The need for car tires is one of the big reasons demand is so high, but rubber has many other important uses as well. Here’s a look at four types of rubber and the research and development that went into each, illustrating the importance of choosing the right type for your purposes.

Natural Rubber

The oldest and still one of the most important types of rubber is natural rubber. Natural rubber is derived from latex, a milky-white juice found in many flowering plants, which produce it for protection from insects. Ancient Mesoamerican civilizations cultivated latex by combining it with juice from morning glory vines so that when it turned solid it would be less brittle. They used the resulting latex rubber to make sandals and balls, creating a prototype of a basketball. Columbus first saw natives playing with rubber balls in Haiti in the late 15th century. In the early 18th century, a French scientist named Charles de la Condamine brought latex to Europe, introducing rubber to the modern world.

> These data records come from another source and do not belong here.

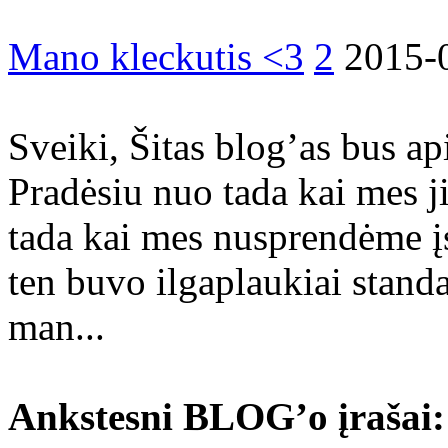
Mano kleckutis <3
2
2015-
Sveiki, Šitas blog’as bus a
Pradėsiu nuo tada kai mes ji
tada kai mes nusprendėme į
ten buvo ilgaplaukiai standa
man...
Ankstesni BLOG’o įrašai:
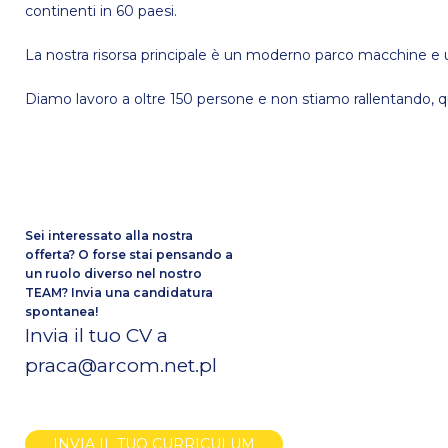
continenti in 60 paesi.
La nostra risorsa principale è un moderno parco macchine e
Diamo lavoro a oltre 150 persone e non stiamo rallentando, q
Sei interessato alla nostra
offerta? O forse stai pensando a
un ruolo diverso nel nostro
TEAM? Invia una candidatura
spontanea!
Invia il tuo CV a
praca@arcom.net.pl
INVIA IL TUO CURRICULUM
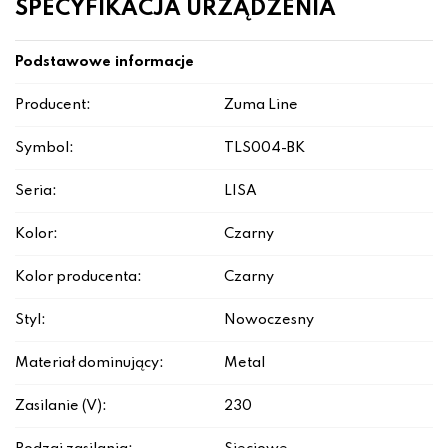
SPECYFIKACJA URZĄDZENIA
Podstawowe informacje
Producent:
Zuma Line
Symbol:
TLS004-BK
Seria:
LISA
Kolor:
Czarny
Kolor producenta:
Czarny
Styl:
Nowoczesny
Materiał dominujący:
Metal
Zasilanie (V):
230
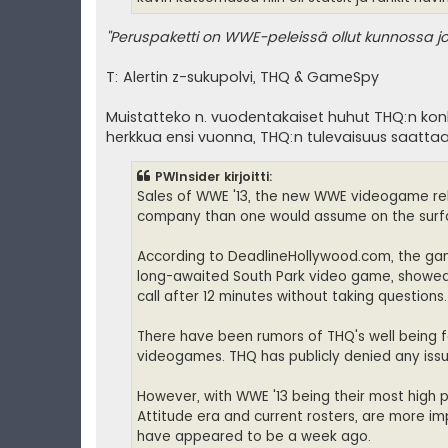
"Peruspaketti on WWE-peleissä ollut kunnossa jo
T: Alertin z-sukupolvi, THQ & GameSpy
Muistatteko n. vuodentakaiset huhut THQ:n ko
herkkua ensi vuonna, THQ:n tulevaisuus saattaa 
PWInsider kirjoitti:
Sales of WWE '13, the new WWE videogame re
company than one would assume on the surf
According to DeadlineHollywood.com, the gam
long-awaited South Park video game, showed a
call after 12 minutes without taking questions.
There have been rumors of THQ's well being f
videogames. THQ has publicly denied any issu
However, with WWE '13 being their most high p
Attitude era and current rosters, are more i
have appeared to be a week ago.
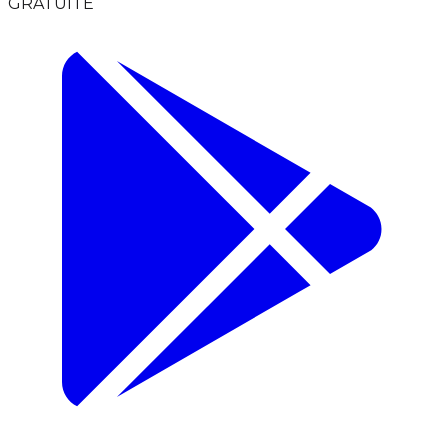
GRATUITE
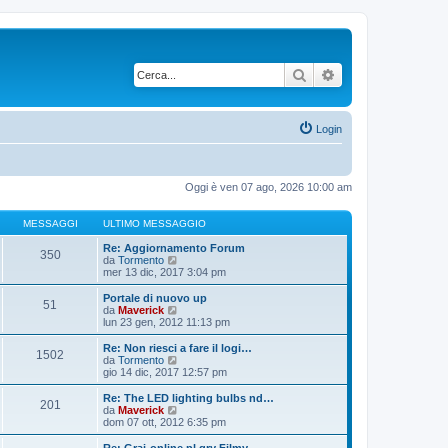
Cerca
Ricerca avanzata
Login
Oggi è ven 07 ago, 2026 10:00 am
MESSAGGI
ULTIMO MESSAGGIO
Re: Aggiornamento Forum
350
V
da
Tormento
e
mer 13 dic, 2017 3:04 pm
d
i
Portale di nuovo up
51
u
V
da
Maverick
l
e
lun 23 gen, 2012 11:13 pm
t
d
i
i
Re: Non riesci a fare il logi…
1502
m
u
V
da
Tormento
o
l
e
gio 14 dic, 2017 12:57 pm
m
t
d
e
i
i
Re: The LED lighting bulbs nd…
s
201
m
u
V
da
Maverick
s
o
l
e
dom 07 ott, 2012 6:35 pm
a
m
t
d
g
e
i
i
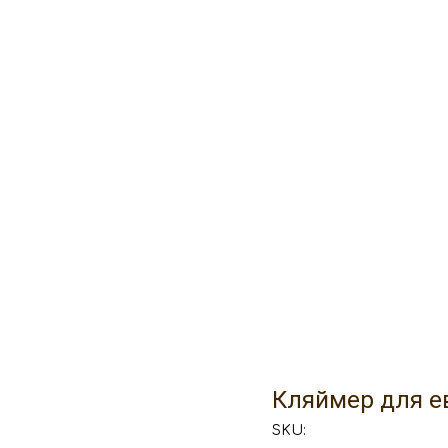
Кляймер для ев
SKU:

The European discovery of latex started a trade in rubber shoes. The chemist Joseph Priestly soon discovered latex could be applied to erase writing. Later scientists learned that using turpentine to dissolve solidified latex created a waterproofing fluid, enabling Charles Macintosh to invent raincoats. Other early uses of latex included rubber bands and hoses.

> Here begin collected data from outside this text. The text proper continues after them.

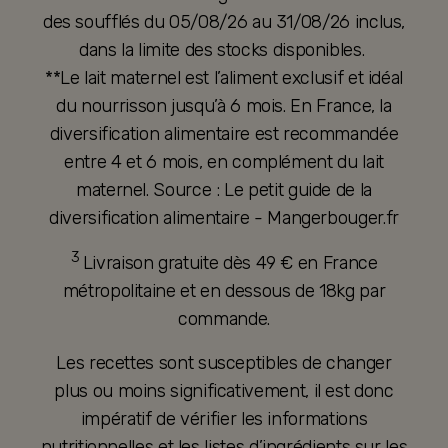
des soufflés du 05/08/26 au 31/08/26 inclus,
dans la limite des stocks disponibles.
**Le lait maternel est l’aliment exclusif et idéal
du nourrisson jusqu’à 6 mois. En France, la
diversification alimentaire est recommandée
entre 4 et 6 mois, en complément du lait
maternel. Source : Le petit guide de la
diversification alimentaire - Mangerbouger.fr
3
Livraison gratuite dès 49 € en France
métropolitaine et en dessous de 18kg par
commande.
Les recettes sont susceptibles de changer
plus ou moins significativement, il est donc
impératif de vérifier les informations
nutritionnelles et les listes d’ingrédients sur les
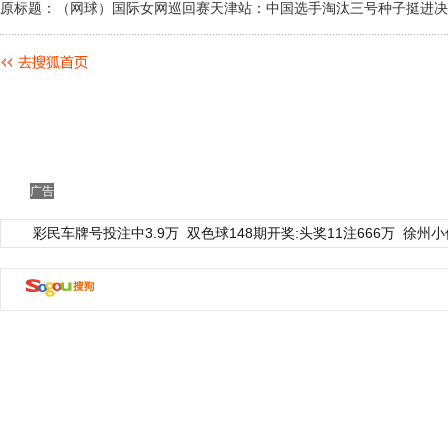
原标题：（网球）国际女网巡回赛天津站：中国选手淘汰三号种子挺进决
广告
彩民车牌号投注中3.9万
双色球148期开奖:头奖11注666万
徐州小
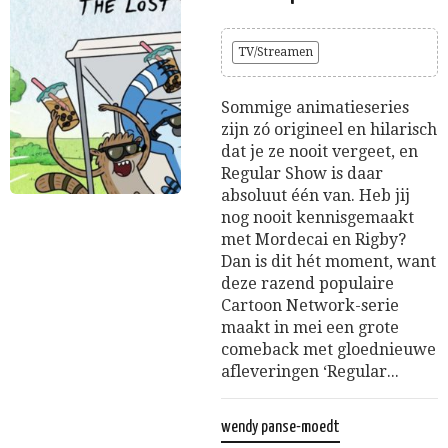
TV/Streamen
Sommige animatieseries
zijn zó origineel en hilarisch
dat je ze nooit vergeet, en
Regular Show is daar
absoluut één van. Heb jij
nog nooit kennisgemaakt
met Mordecai en Rigby?
Dan is dit hét moment, want
deze razend populaire
Cartoon Network-serie
maakt in mei een grote
comeback met gloednieuwe
afleveringen ‘Regular...
wendy panse-moedt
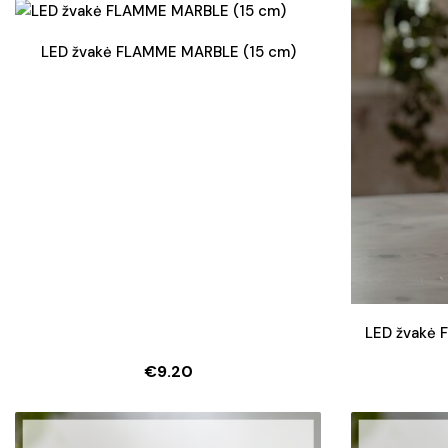
LED žvakė FLAMME MARBLE (15 cm)
LED žvakė 
€
9.20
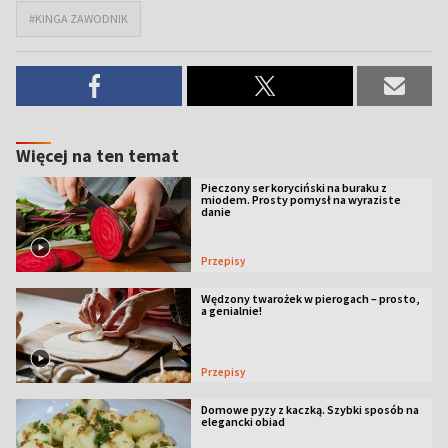
#KINGA ZAWODNIK
Więcej na ten temat
Pieczony ser koryciński na buraku z
miodem. Prosty pomysł na wyraziste
danie
Przepisy
Wędzony twarożek w pierogach – prosto,
a genialnie!
Przepisy
Domowe pyzy z kaczką. Szybki sposób na
elegancki obiad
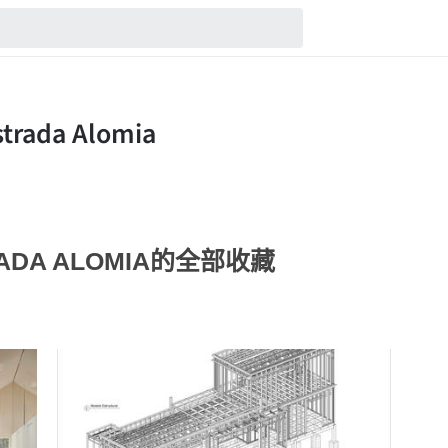
RADA ALOMIA的全部收藏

Latex became a revolutionary material after Charles Goodyear learned that heat-treating rubber with sulfur made it heat-resistant. Goodyear named this process “vulcanization.” The vulcanization process also made rubber more elastic, watertight and airtight. This allowed rubber to be used for tires and seals such as o-rings. Today, latex-based natural rubber is still used for important applications such as tires, mattresses and rubber gloves.

Neoprene

As the need for rubber tires grew in the late 1800s, scientists began experimenting with making synthetic rubber. The World War era intensified the need for tires and stimulated research. The result was the development of a number of forms of synthetic rubber. The first successful one was neoprene, developed by DuPont scientists in the 1930s. Neoprene resists heat, water, solvents and oil better than natural rubber, making it useful for applications such as tires, gaskets, hoses, protective coatings and insulation. During World War II, the U.S. government decided neoprene was essential to the war effort and directed all production to military uses. Today it continues to be used for applications including automotive fan belts, electrical insulation, laptop sleeves and many more.

Styrene-butadiene Rubber (SBR)

Another important form of rubber is styrene-butadiene rubber (SBR), derived from the organic compounds styrene and butadiene, says AZoM. SBR is more resistant to abrasion and aging than natural rubber, making it extremely useful for tires and other applications. SBR was first synthesized in Germany during the 1930s by I. G. Farbenindustrie, which marketed it under the name Buna-S. The U.S. government soon began stockpiling the material as well. Today, in addition to tires, SBR is used for purposes such as gaskets, shoes, chewing gum and binding in lithium-ion battery electrodes.

Fluorocarbon (Viton)

Another very important type of rubber is fluorocarbon, which is generically known on the market as FKM as is branded by the Chemours Company as Viton. FKMs are made from fluorocarbon-derived rubbers called fluoroelastomers. They have firm carbon-fluorine bonds, making them resistant to temperature extremes and chemicals as well as aging and alteration. DuPont originally began marketing Viton in 1957 for aerospace applications such as serving as durable seals for aircraft and spacecraft. Today Viton continues to serve an important role in the aerospace industry, and is also used in the automotive, petroleum, and chemical processing industries.

As this brief survey illustrates, there are many different types of rubber, each with specialized uses. When choosing rubber for o-rings or other applications, it’s important to consider the right type of rubber for your intended purpose.